Search Prototype
From:
Michael JasonSmith
Date:
2007 May 09 01:18 UTC
Short link
I have been working on a new search interface for GroupServer. The new system
has enough features and enough stability to allow me to demonstrate the
prototype, even though it is far from finished. You can access it from
http://groupserver.org/groups/development/search_prototype
Currently, only topics are searched.
* The results are displayed in temporal-order, with the
most recent item at the top, as is typical for GroupServer.
* The metadata displayed about each topic should be familiar:
subject, group, number of posts, and the date of the last
post. This is the same information as is displayed on the
Topics page for a group
http://groupserver.org/groups/development/messages
* In addition to the standard metadata, six keywords for each
topic are displayed.
The keywords are extracted using the TF-IDF algorithm. This algorithm states
that a good keyword appears frequently in one document (a topic, in this case)
but does not occur frequently in all other documents. This works surprisingly
well, but it is not perfect. Currently, the keywords are displayed with the
best keyword first, but this may change to alphabetical in the future.

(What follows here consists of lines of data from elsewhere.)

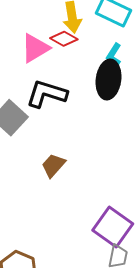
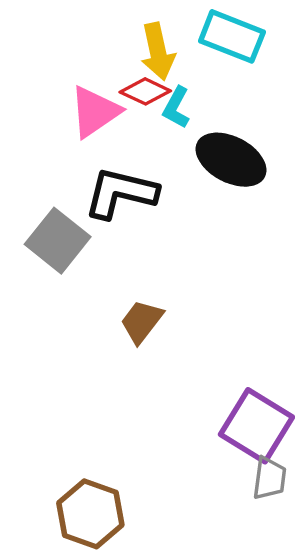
cyan L-shape: (114, 55) -> (176, 107), moved
black ellipse: (109, 79) -> (231, 160), turned -66

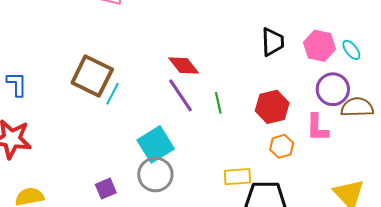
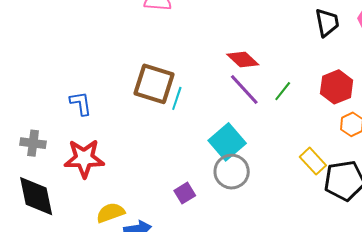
green line: (218, 103) -> (283, 91), turned 60
yellow rectangle: (237, 177) -> (313, 161), turned 60

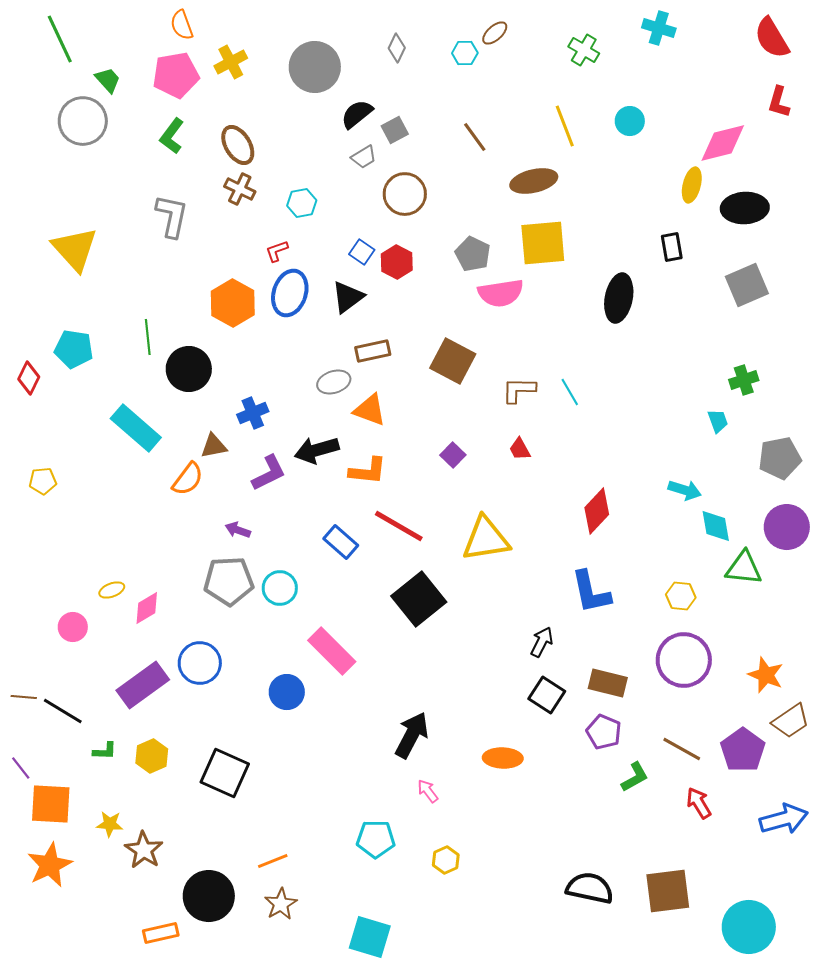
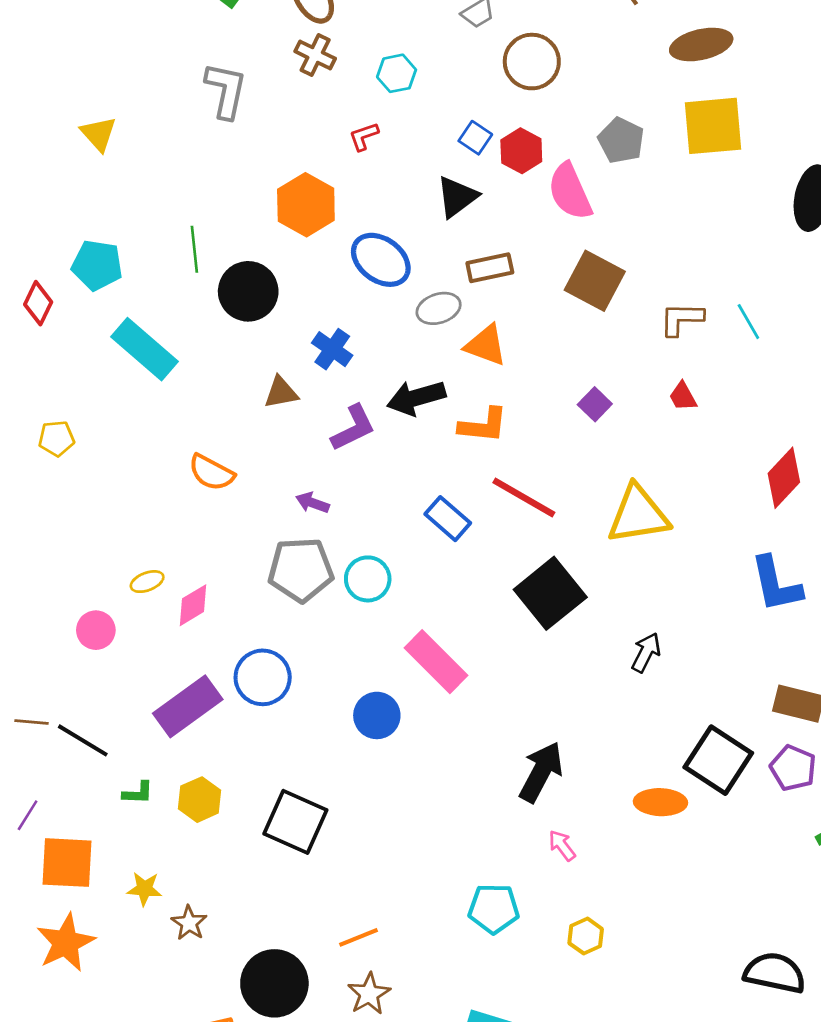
yellow triangle: (75, 249) -> (98, 134), size x0.6
blue ellipse: (290, 293) -> (381, 260), moved, turned -72
pink semicircle: (501, 293) -> (570, 192), moved, turned 75
blue cross: (253, 413) -> (332, 349), turned -32
cyan rectangle: (136, 428) -> (144, 349), moved
orange semicircle: (188, 479) -> (211, 473), moved, turned 81
black arrow: (542, 642) -> (646, 652), moved
black square: (547, 695) -> (718, 760), moved, size x1.4
purple line: (21, 768) -> (28, 815), turned 70
brown star: (144, 850) -> (189, 923), size x0.7

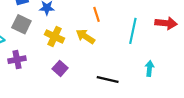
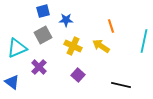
gray square: (21, 24) -> (43, 35), turned 36
purple cross: (17, 60) -> (39, 67), turned -35

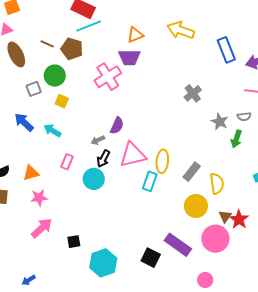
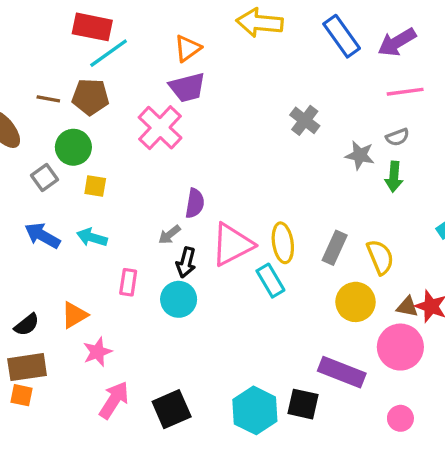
cyan rectangle: (150, 181) -> (270, 281), turned -36
brown triangle: (225, 216) -> (407, 307), turned -40
black square: (74, 242) -> (172, 409), size x1.6
cyan hexagon: (103, 263) -> (255, 410), moved

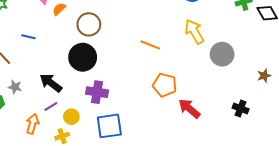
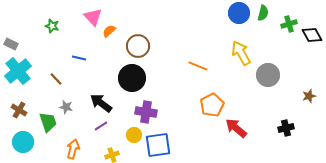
orange pentagon: (165, 85) -> (212, 105), turned 30
black cross: (241, 108) -> (286, 128), turned -35
yellow circle: (71, 117) -> (134, 135), moved
orange arrow: (32, 124) -> (73, 149), moved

A search may be limited to just a group, which is not the case with the current
system. To do this, click on a disclosure button below the search result, and
click on the link “Only search the group…”. Clicking on “Search for [related]

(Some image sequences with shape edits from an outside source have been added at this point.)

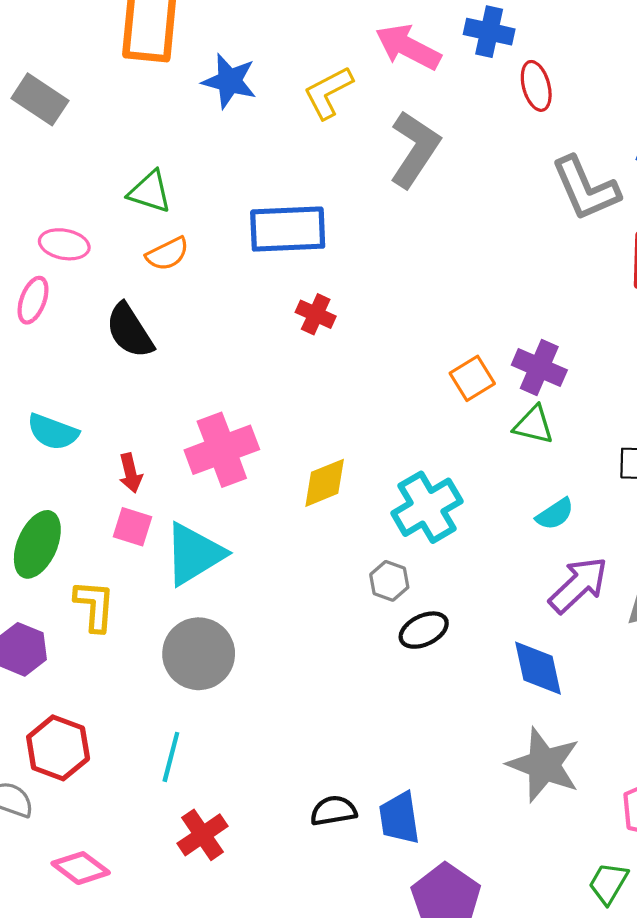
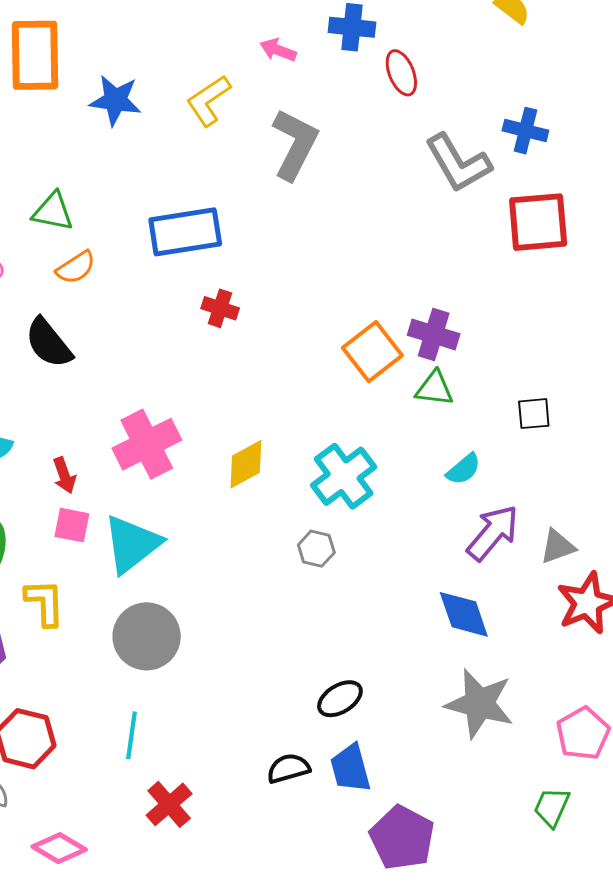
pink arrow: (408, 47) -> (278, 50), size x0.6
orange square: (472, 378) -> (372, 352), size x1.4
black ellipse: (424, 630) -> (340, 699), moved

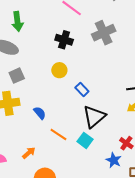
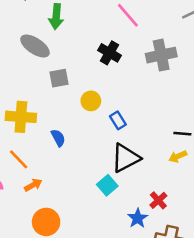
yellow circle: (59, 70) -> (91, 101), moved
gray square: (17, 76) -> (59, 78), moved
orange line: (58, 134) -> (19, 159), moved

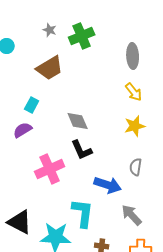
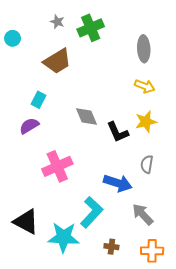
yellow arrow: (134, 92) -> (145, 86), turned -30
black L-shape: (82, 150) -> (118, 132), moved
cyan L-shape: (83, 213) -> (92, 212), turned 36

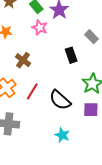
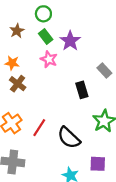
brown cross: (23, 60) -> (18, 84), moved
purple square: (91, 110) -> (98, 164), moved

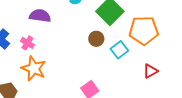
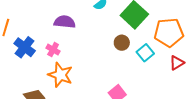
red triangle: (150, 71) -> (177, 63), moved

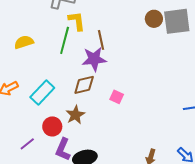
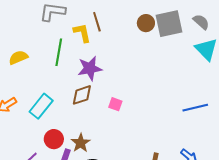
yellow L-shape: (77, 21) -> (82, 33), moved
brown line: (101, 40) -> (97, 22), moved
brown star: (75, 115) -> (81, 143), moved

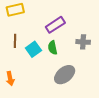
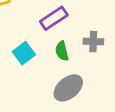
green semicircle: (53, 48) -> (62, 51), moved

topics” will display the results of a search that uses the topic-keywords as
the search text.
As is standard with searching, multiple keywords are allowed (separated by
spaces). The results are combined with an inclusive-or: a search for "email
post" will return all topics that contain the word "email", and all the topics
that contain the word "post". This causes quite a few items to be returned when
performing a related-topic search, so I may look ordering the topics by
relevancy in this situation. Only individual words, not phrases, can be
searched, but this will probably change in the future. However, phrase
searching will be *very* slow.
Only the first six topics are returned at the moment, but this will change in
the future. In addition, I will add the ability to view the previous and next
chunks, like the latest topics page, and the latest posts page.

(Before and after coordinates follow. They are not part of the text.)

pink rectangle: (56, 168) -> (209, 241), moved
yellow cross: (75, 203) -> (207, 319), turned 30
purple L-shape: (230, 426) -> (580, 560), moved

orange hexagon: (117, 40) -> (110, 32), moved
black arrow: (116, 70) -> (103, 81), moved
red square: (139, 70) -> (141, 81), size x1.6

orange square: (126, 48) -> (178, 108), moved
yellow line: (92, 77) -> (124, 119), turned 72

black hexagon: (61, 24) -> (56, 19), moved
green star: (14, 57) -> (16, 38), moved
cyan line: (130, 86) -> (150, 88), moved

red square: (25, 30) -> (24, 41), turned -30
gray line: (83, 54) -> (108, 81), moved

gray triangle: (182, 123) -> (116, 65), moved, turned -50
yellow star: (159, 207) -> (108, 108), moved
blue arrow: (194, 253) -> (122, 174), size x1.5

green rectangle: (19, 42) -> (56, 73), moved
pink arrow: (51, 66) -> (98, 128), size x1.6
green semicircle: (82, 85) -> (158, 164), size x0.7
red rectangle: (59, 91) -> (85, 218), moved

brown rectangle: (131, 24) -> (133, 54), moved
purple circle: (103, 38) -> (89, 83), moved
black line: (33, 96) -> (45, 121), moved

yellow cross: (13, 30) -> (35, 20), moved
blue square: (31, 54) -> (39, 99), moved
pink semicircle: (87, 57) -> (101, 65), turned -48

My schedule of items to implement is as follows.
1. Searching files,
2. Searching individual posts,
3. Integration with the rest of GroupServer, and
4. Searching user-profiles.
The ultimate aim of the integration is for every topic, file, post and
user-list to be generated from the same search code. So the list of topics on
the site and group homepages will be a search, and clicking “View more” will
take you to a search-page.
It is *very* unlikely that GroupServer will support an “advanced search”, which
will allow the use of Boolean operators. Most users cannot write queries with
Boolean operators correctly, and those that can rarely find what they are
looking for when they do. However, I will publish the API, which can be used to
perform weird and wonderful searches that are not supported by the Web
interface.